I got a hint that I should use Taylor expansion, but I cant figure out how it would be applied correctly here.
 A: Since$$\lim_{k\to\infty}\frac{1-\cos\left(\frac1k\right)}{\frac1{k^2}}=\frac12$$and since $\sum_{k=1}^\infty\frac1{k^2}$ converges, your series converges too.
A: The mean value theorem and $\sin x \leq x$ for $x\geq 0$ is also enough:
$$0\leq 1-\cos\frac{1}{k} \stackrel{0<\xi_k <\frac{1}{k}}{\leq}\frac{1}{k} \sin \xi_k \leq \frac{1}{k^2}$$
A: Hint:
Use Taylor Expansion to get $1-\cos{\dfrac1k}=\dfrac1{2k^2}+o\left(\dfrac1{k^2}\right)$ then conclude using Riemann criterion.
A: Actually you do not need Taylor series. If $x\in(0,1]$ we have
$$ 0\leq 1-\cos(x) = 2\sin^2\frac{x}{2} \leq 2\left(\frac{x}{2}\right)^2 = \frac{x^2}{2},$$
hence 
$$ 0\leq \sum_{k\geq 1}\left(1-\cos\tfrac{1}{k}\right)\leq \frac{1}{2}\sum_{k\geq 1}\frac{1}{k^2}=\frac{\pi^2}{12}.$$

To compute the actual value of the series is a different task, and a quite challenging one. From
$$ 1-\cos\tfrac{1}{k} = \sum_{n\geq 1}\frac{(-1)^{n+1}}{(2n)! k^{2n}} $$
we get
$$ S=\sum_{k\geq 1}\left(1-\cos\tfrac{1}{k}\right) = \sum_{n\geq 1}\frac{(-1)^{n+1}}{(2n)!}\zeta(2n)=\sum_{n\geq 1}\frac{(-1)^{n+1}}{(2n)!(2n-1)!}\int_{0}^{+\infty}\frac{x^{2n-1}}{e^x-1}\,dx $$
from which
$$ S = -\sqrt{2}\int_{0}^{+\infty}\frac{\text{bei}_1(2x)+\text{ber}_1(2x)}{e^{x^2}-1}\,dx $$
with $\text{bei}$ and $\text{ber}$ being Kelvin functions.

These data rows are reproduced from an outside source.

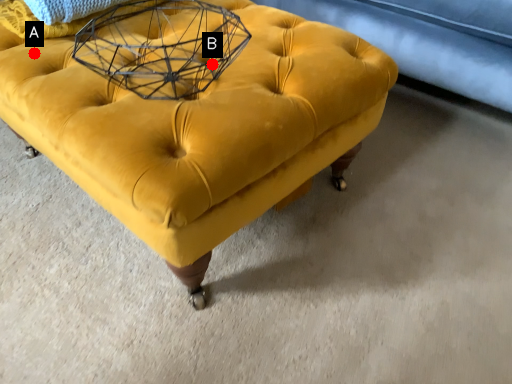 Question: Two points are circled on the image, labeled by A and B beside each circle. Which point appears closest to the camera in this image?

Choices:
 (A) A is closer
 (B) B is closer

Answer: (B) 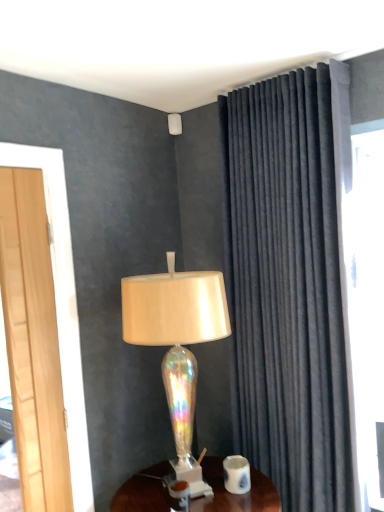 Question: Based on their positions, is wooden desk at center located to the left or right of velvet dark gray curtain at right?

Choices:
 (A) right
 (B) left

Answer: (B)

Question: Looking at their shapes, would you say wooden desk at center is wider or thinner than velvet dark gray curtain at right?

Choices:
 (A) wide
 (B) thin

Answer: (A)

Question: Which object is the closest to the wooden desk at center?

Choices:
 (A) velvet dark gray curtain at right
 (B) iridescent glass lamp at center, the second lamp in the back-to-front sequence
 (C) iridescent glass lampshade at upper center, which is counted as the 2th lamp, starting from the bottom
 (D) white glossy coffee cup at lower center

Answer: (D)

Question: Which is nearer to the wooden desk at center?

Choices:
 (A) white glossy coffee cup at lower center
 (B) iridescent glass lamp at center, the second lamp in the back-to-front sequence
 (C) velvet dark gray curtain at right
 (D) iridescent glass lampshade at upper center, which is counted as the 2th lamp, starting from the bottom

Answer: (A) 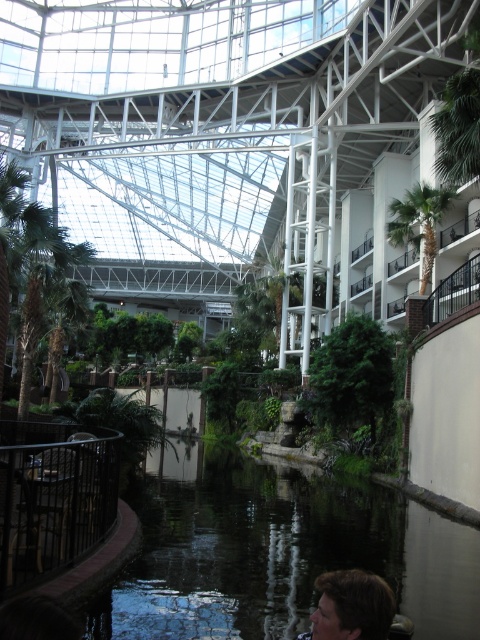 Consider the image. Can you confirm if smooth concrete pond at center is positioned above green leafy palm tree at upper right?

Actually, smooth concrete pond at center is below green leafy palm tree at upper right.

Is smooth concrete pond at center smaller than green leafy palm tree at upper right?

No.

Where is `smooth concrete pond at center`? This screenshot has height=640, width=480. smooth concrete pond at center is located at coordinates (277, 552).

Find the location of a particular element. smooth concrete pond at center is located at coordinates (277, 552). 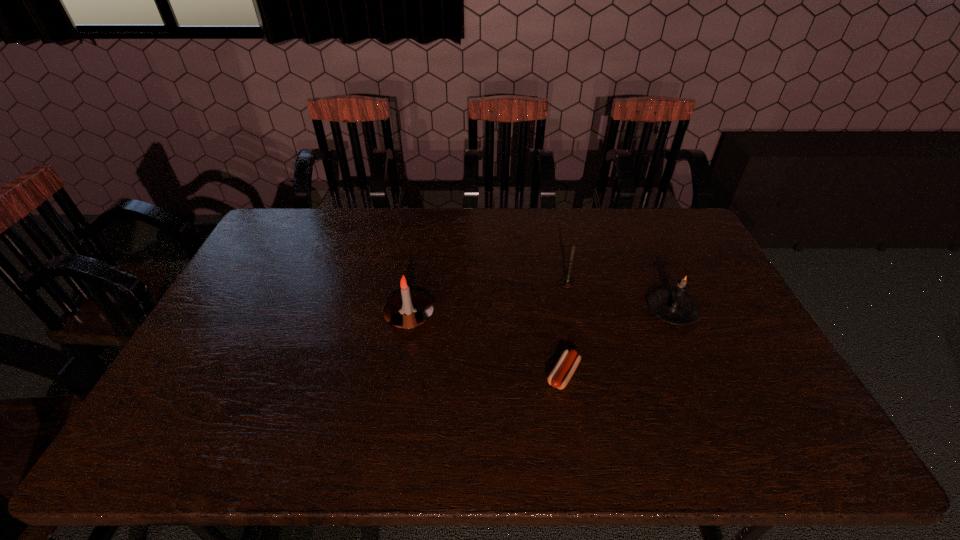 Where is `object that is positioned at the right edge`? This screenshot has width=960, height=540. object that is positioned at the right edge is located at coordinates (674, 306).

In the image, there is a desktop. Where is `vacant space at the far edge`? Image resolution: width=960 pixels, height=540 pixels. vacant space at the far edge is located at coordinates (537, 233).

Locate an element on the screen. The image size is (960, 540). blank space at the left edge is located at coordinates (223, 305).

Where is `vacant position at the right edge of the desktop`? The image size is (960, 540). vacant position at the right edge of the desktop is located at coordinates (752, 375).

At what (x,y) coordinates should I click in order to perform the action: click on vacant space at the far left corner of the desktop. Please return your answer as a coordinate pair (x, y). Looking at the image, I should click on (300, 234).

Identify the location of vacant area that lies between the farthest object and the rightmost candle. The image size is (960, 540). (620, 297).

Where is `empty space that is in between the leftmost object and the farthest object`? This screenshot has height=540, width=960. empty space that is in between the leftmost object and the farthest object is located at coordinates (489, 300).

Find the location of a particular element. blank region between the rightmost object and the sausage is located at coordinates coord(618,343).

Where is `blank region between the shortest object and the leftmost candle`? The image size is (960, 540). blank region between the shortest object and the leftmost candle is located at coordinates (486, 345).

Locate an element on the screen. This screenshot has width=960, height=540. blank region between the rightmost candle and the sausage is located at coordinates (618, 343). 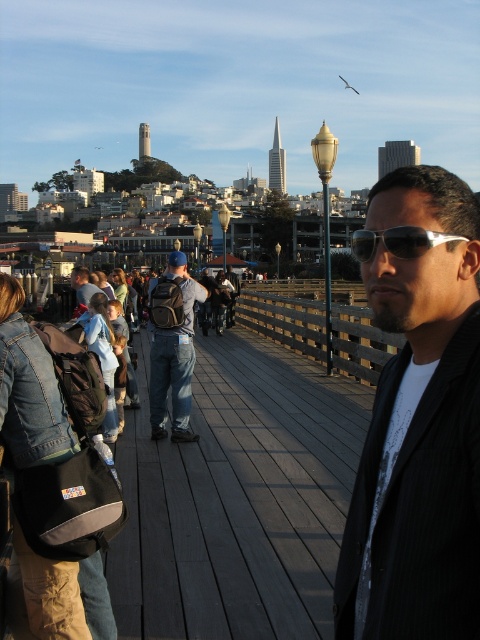 Looking at this image, you are a photographer trying to capture the man on the pier. You notice the sunglasses at center and the denim jacket at center. Which object is located to the right of the other?

The sunglasses at center is positioned on the right side of denim jacket at center.

Based on the photo, you are a photographer trying to capture the man in the black pinstripe suit at center and the denim jacket at center. Which one is positioned lower in the image?

The black pinstripe suit at center is positioned lower than the denim jacket at center in the image. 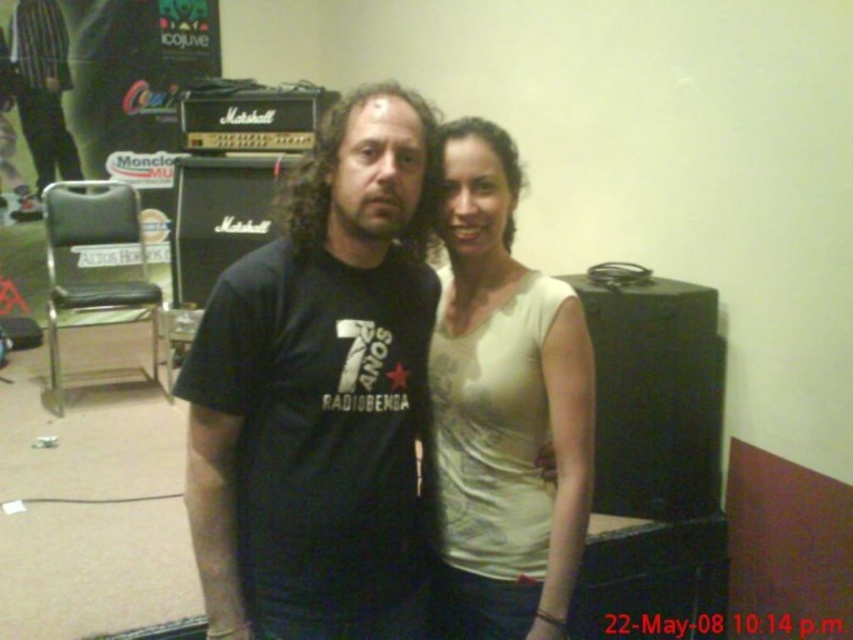 You are a photographer standing at the point marked as point (329, 566). You want to take a photo of both individuals so that they are in the frame without any part of them being cut off. Given that your camera has a maximum angle of view of 60 degrees, can you capture both individuals in a single frame?

The two individuals are 3.95 feet apart. Since the photographer is at point (329, 566), they can position themselves to ensure both are within the 60 degree angle of view, so yes, it is possible to capture both in a single frame.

The last integrand function converges to zero extremely fast (it belongs to the Schwartz space $\mathscr{S}(\mathbb{R})$), so Newton-Cotes formulas or Gaussian quadrature schemes are perfectly suited for evaluating the integral over $[0,M]$ with arbitrary accuracy. We have $S\approx 0.778759$.